The blockbuster movie "The Hunger Games" dominated box office charts for the fourth weekend in a row, outselling three new releases at U.S. and Canadian theaters.
The Lions Gate Entertainment Corp drama about a televised teen death match brought in $21.5 million at domestic theaters from Friday through Sunday, according to studio estimates compiled by Reuters.
The ongoing appetite for "Hunger Games" left three newcomers trailing. "The Three Stooges," featuring an updated cast of finger-poking stars, beat industry expectations to land in second place. The horror film "The Cabin in the Woods" finished third.
The last movie to win four straight weekends was "Avatar," the highest-grossing film of all time, according to Hollywood.com. That film, released by Fox, went on to generate $760 million in domestic sales.
Since "Hunger Games" hit theaters March 23, the movie has racked up $337 million in North American (U.S. and Canadian) ticket sales. That places it 22nd all-time in ticket sales, just behind Walt Disney Co.'s "Finding Nemo," according to the site Box Office Mojo.
The film has also added $194 million from international markets, according to Lions Gate, for a global total of $531 million.
"There's nothing old about finishing No. 1," said Richie Fay, Lions Gate president of distribution. "We're just happy to be able to look over our shoulders and see how well we've done."
Horror movie "The Cabin in the Woods," also from Lions Gate, rung up $14.8 million in domestic theaters. Industry forecasters had projected "Cabin" would debut with at least $13 million domestically.
The movie picked up steam over the weekend, adding 3 percent from Friday to Monday, said Fay, unusual for a horror flick and points to good word of mouth. The film generated surprisingly good reviews from critics, which helped sell the film to an over 25-year-old audience that doesn't generally go for creepy movies.
"The Three Stooges," an effort to bring the goofy comic trio to a new generation, pulled in $17.1 million for second place. The eye-poking act started as vaudeville comedy in 1930 and enjoyed its greatest popularity in through 1946, according to the online site Wikipedia.
In the current movie, this slapstick trio Larry, Curly and Moe stumble into a murder plot and star in a reality television show.
Fox spent about $35 million to produce the film and had projected opening weekend sales of around $10 million. Box office prognosticator had projected it would do $15 million.
"The Three Stooges" drew more than 52 percent of its audience from movie under the age of 25, said Chris Aronson, Fox's executive vice president for domestic distribution. That could point to a lengthy run in theaters, he said.
The comedy sequel "American Reunion" grossed $10.6 million, giving Comcast Universal Pictures a second film in the top ten. Its animated film "Dr. Deuss' The Loral," was tenth for the weekend with $3 million, adding to a total of $204 million so far this year.
"People said you could get more if we released them in the Summer, said Universal president of distribution Nikki Rocco. "but look at the summer lineup."

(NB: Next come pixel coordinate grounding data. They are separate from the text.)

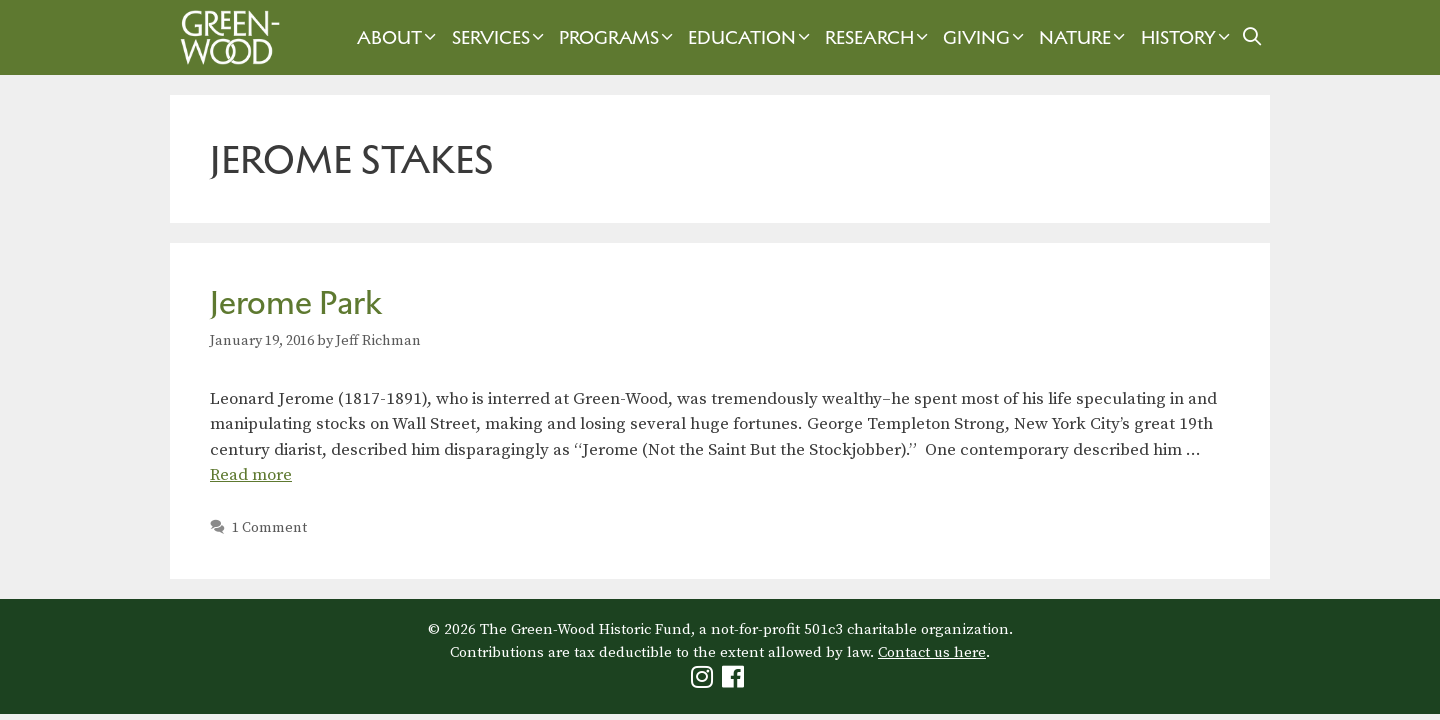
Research (879, 37)
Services (500, 37)
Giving (986, 37)
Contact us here (932, 652)
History (1188, 37)
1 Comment (269, 528)
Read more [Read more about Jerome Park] (251, 475)
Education (751, 37)
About (399, 37)
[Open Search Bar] (1252, 37)
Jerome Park (295, 302)
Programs (618, 37)
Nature (1084, 37)
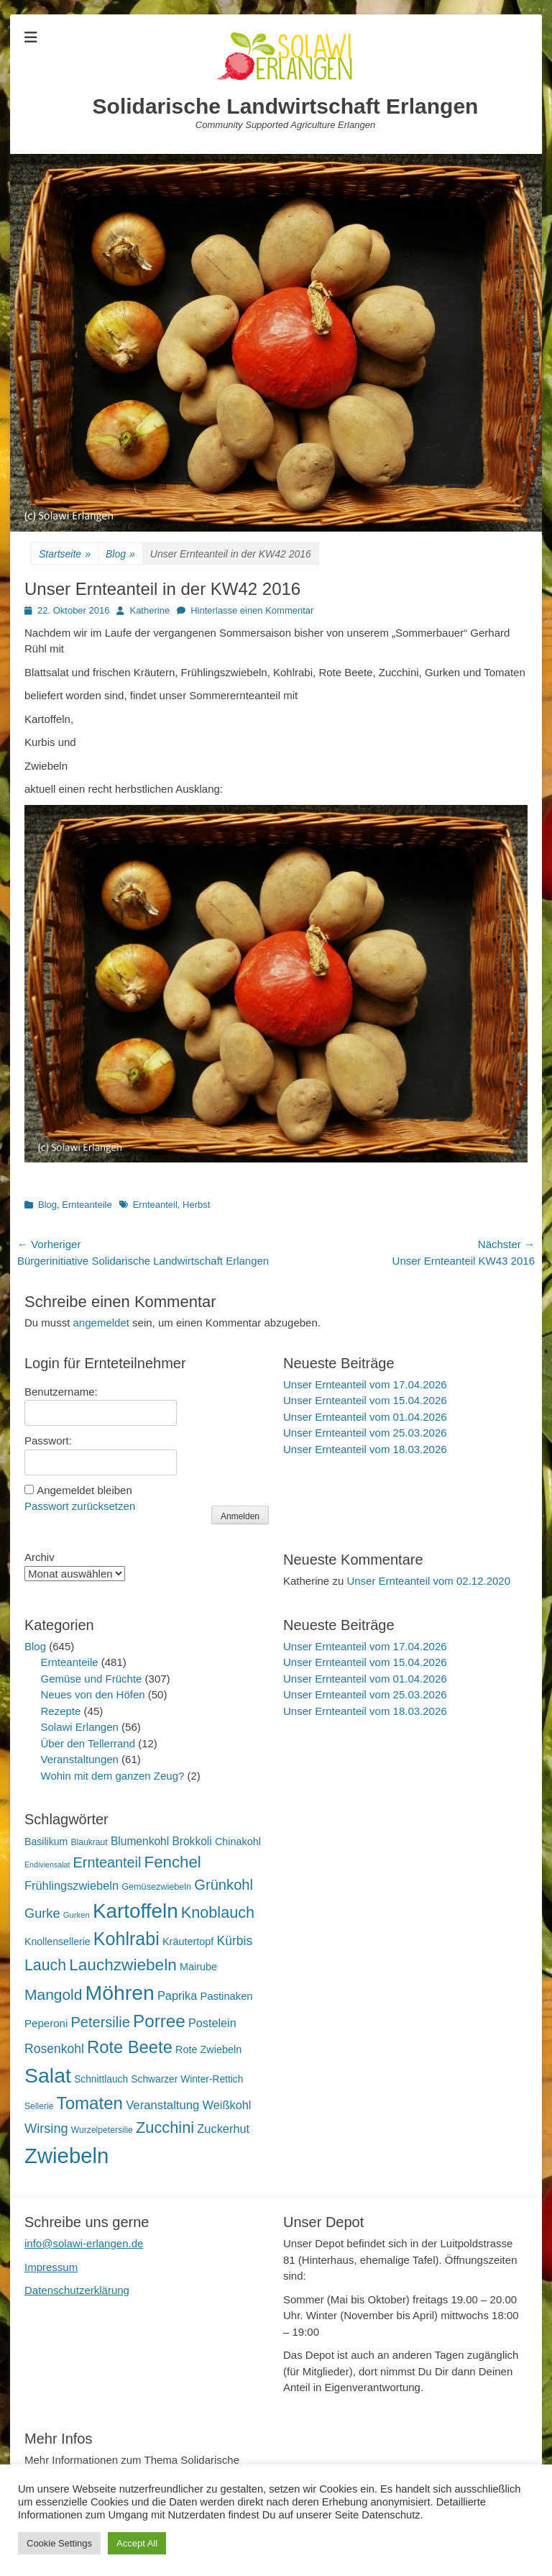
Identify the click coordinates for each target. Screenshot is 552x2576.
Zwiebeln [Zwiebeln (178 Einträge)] (66, 2155)
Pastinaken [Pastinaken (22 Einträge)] (227, 1996)
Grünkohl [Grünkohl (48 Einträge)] (223, 1885)
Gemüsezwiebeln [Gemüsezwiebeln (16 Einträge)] (156, 1887)
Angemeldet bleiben (84, 1490)
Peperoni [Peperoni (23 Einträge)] (46, 2023)
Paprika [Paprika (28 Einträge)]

The summer will be filled with blockbusters in waiting, including sequels to "Men in Black" and "Spider-Man," and another installment of the Batman "Dark Knight" series.
The other new nationwide release, sci-fi thriller "Lockout," landed in tenth place with nearly $6.3 million at domestic theaters. The film tells the story of a man who tries to rescue the president's daughter from an outer space prison. The movie played in about 2,300 U.S. and Canadian theaters, compared with more than 3,900 for "Hunger Games."
Also this weekend, big-budget action movie "Battleship" opened in 26 overseas markets starting Wednesday. The film pulled in $58 million in offshore markets, according to distributor Universal Pictures.
News Corp's 20th Century Fox studio distributed "Three Stooges." "American Reunion" and "Battleship" were released by Comcast Corp's Universal Pictures. Paramount Pictures, a unit of Viacom Inc, distributed "Titanic 3D" in domestic theaters.
Open Road Films, a joint venture between theater owners Regal Entertainment Group and AMC Entertainment Inc, distributed "Lockout." The movie was produced by independent studio Film District.